- Input data -
==========

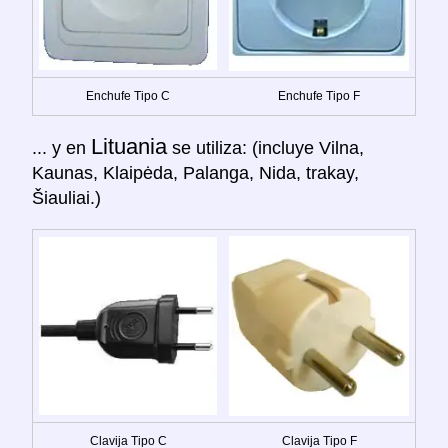
Enchufe Tipo C
Enchufe Tipo F
Lituania
... y en
se utiliza: (incluye Vilna,
Kaunas, Klaipėda, Palanga, Nida, trakay,
Šiauliai.)
Clavija Tipo C
Clavija Tipo F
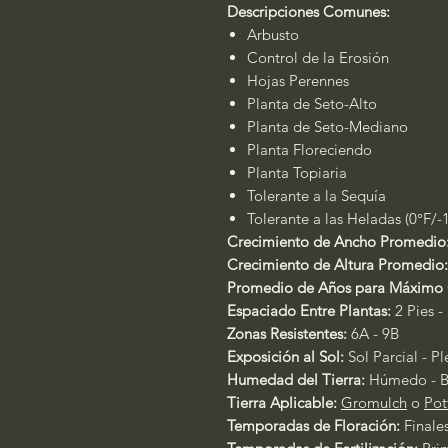
Descripciones Comunes:
Arbusto
Control de la Erosión
Hojas Perennes
Planta de Seto-Alto
Planta de Seto-Mediano
Planta Floreciendo
Planta Topiaria
Tolerante a la Sequía
Tolerante a las Heladas (0°F/-
Crecimiento de Ancho Promedio
Crecimiento de Altura Promedio:
Promedio de Años para Máximo 
Espaciado Entre Plantas:
2 Pies -
Zonas Resistentes:
6A - 9B
Exposición al Sol:
Sol Parcial - P
Humedad del Tierra:
Húmedo - 
Tierra Aplicable:
Gromulch
o
Pot
Temporadas de Floración:
Finale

==========

- Instructions to follow -
An exact copy of every entry above is needed, with the pictures left out.

- Reply to the task -
Enchufe Tipo C
Enchufe Tipo F
Lituania
... y en
se utiliza: (incluye Vilna,
Kaunas, Klaipėda, Palanga, Nida, trakay,
Šiauliai.)
Clavija Tipo C
Clavija Tipo F
Descripciones Comunes:
Arbusto
Control de la Erosión
Hojas Perennes
Planta de Seto-Alto
Planta de Seto-Mediano
Planta Floreciendo
Planta Topiaria
Tolerante a la Sequía
Tolerante a las Heladas (0°F/-
Crecimiento de Ancho Promedio
Crecimiento de Altura Promedio:
Promedio de Años para Máximo 
Espaciado Entre Plantas:
2 Pies -
Zonas Resistentes:
6A - 9B
Exposición al Sol:
Sol Parcial - P
Humedad del Tierra:
Húmedo - 
Tierra Aplicable:
Gromulch
o
Pot
Temporadas de Floración:
Finale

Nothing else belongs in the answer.